Answering why I’m an atheist
I received an interesting little letter, and I thought it might be a good idea to post it on the site to let others know how I feel about my atheist views
“Hey, how’s it going? My name is Anthony I was browsing around and saw you profile [on myspace.com]. I have a question. Just curious, why did you decide to become an atheist? What convince you that there is not a God?”
If you’d like to hear the reason I became an atheist, I’d be more than happy to explain it to you. I hope you don’t mind that I will include this open letter to you on my site, www.thegoodatheist.net.
I never in actual fact decided to become an atheist. I have always been one. My parents were not very religious, but their philosophy was to allow their children the opportunity to decide for themselves what they would believe. I was lucky enough not to have that decision made for me.

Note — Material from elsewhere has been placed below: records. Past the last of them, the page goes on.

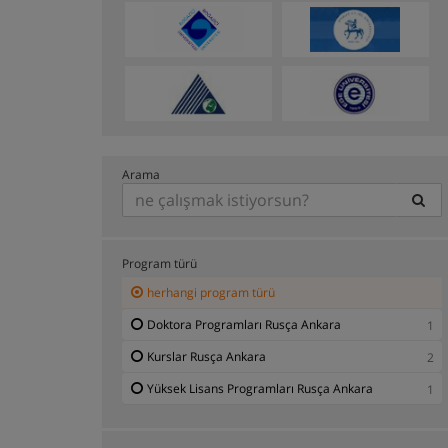
Arama
Program türü
herhangi program türü
Doktora Programları Rusça Ankara
1
Kurslar Rusça Ankara
2
Yüksek Lisans Programları Rusça Ankara
1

As a young child, the issue of God never really came up that often. Although my school was a Catholic one, and although they made prayer in the morning mandatory, for me, they were mere words. Just as children may not fully comprehend the significance of the song “ring around the rosie” (which is about the bubonic plague), the prayer “Our father…” was just routinely memorized in order for me to avoid the floggings handed out for not chanting it aloud.
As I grew up and became more curious about this notion of God, I couldn’t help but feel as though the answers everyone claimed to have were simply guess-work. A priest would inform his parish that a man was born of a virgin, and somehow this person was supposed to be my lord. But where was his proof of that if this was true? His reliance lay in a book that, just a few hundred pages earlier, claimed that one man had fit 2 of every animal on a single boat. Clearly, such a tome was not to be trusted.
Also during this time, my high school class was being taught Greek mythology. The comparisons between the two were immediately obvious, and I began to understand religion served not as a historical account of human history, but rather was a way for confused and superstitious people to explain the world around them. In my own lifetime, the mysteries about the weather, earthquakes, and even the development of life on earth have been satisfactorily answered by the sound and tested methods of science.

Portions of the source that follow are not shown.